Stories Of Myths and Mothers
By Kenzie Millar, Gaynor Jones, Sascha Akhtar, Clayton Lister and Helen Nathaniel-Fulton
ISBN: 9781913211783
Folklore and futurism: these stories question everything from the guest worker economy to childbirth as the world collapses. Follow hairpin turns into the remote hillsides of North Yorkshire, where two boys take a holiday with their besom-wielding, rabbit-skinning granny. Disappear into dark caves on Philippine islands and scale sheer limestone cliffs with men who search for the world’s most expensive animal product: prized nests woven from a mysterious bird’s saliva, rumoured to make one live forever. Feel sand under your feet in the middle of the night as you search for love beyond limits. You will long to hold a child, even when that instinct has been erased from your body and mind. Of Myths and Mothers will make you see some of our most accepted customs in a new light and fill you with wonder, as the best stories do.
Excerpts:
From ’May We Know Them’ by Gaynor Jones –
’They debate whether to send it to carry on down the river, to perhaps say a prayer over it, release it back into the water, watch it disappear from their lives. This is all communicated wordlessly in the raising of Helen’s eyebrow, beneath her bluntly cut fringe. In the flush of colour in Juliana’s hollow cheeks. In the air that hangs stagnant between them. They stand, ankle deep, the warm water seeping into their boots until Helen offers her hand to Juliana. They move together, carry the basket and the thing within it to the riverbank and place it on the dry earth, steady and sure. They look at it resting on the ground where the guts of the trout they caught earlier lie browning in the afternoon heat and form a heart shape above its head.’

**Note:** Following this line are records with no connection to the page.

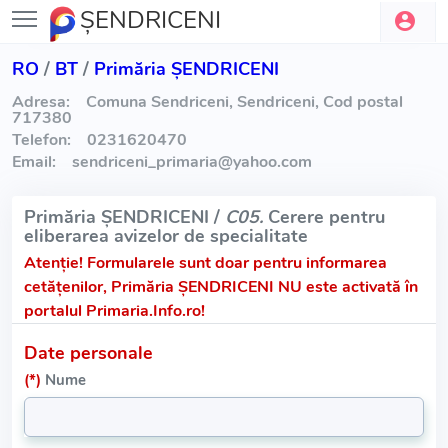
ŞENDRICENI
RO
/
BT
/
Primăria ŞENDRICENI
Adresa:
Comuna Sendriceni, Sendriceni, Cod postal
717380
Telefon:
0231620470
Email:
sendriceni_primaria
@
yahoo.com
Primăria ŞENDRICENI /
C05.
Cerere pentru
eliberarea avizelor de specialitate
Atenție!
Formularele sunt doar pentru informarea
cetățenilor, Primăria ŞENDRICENI NU este activată în
portalul Primaria.Info.ro!
Date personale
(*)
Nume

From The Last of the Nest Gatherers by Sascha Akhtar
’I knew the story. I knew all the stories; how for centuries the men in my family had sustained their families through gathering the coveted nests, selling them to the rich. The craggy, limestone cliffs, weathered into caverns and hollows of the remote archipelago of Pabellon had given my family everything. My father, grandfather and uncles traversed the aquamarine sea in engine-propelled bangkas fitted with bamboo outriggers , like they had done for generations.
We, my family and my village, continued the ancient ways of gathering nests, with nothing more than bamboo poles (which our village was famous for carving) and bundles of the finest bamboo rope made by my mother and women from other families. We sold these ropes to other nest-gatherers; busyadores.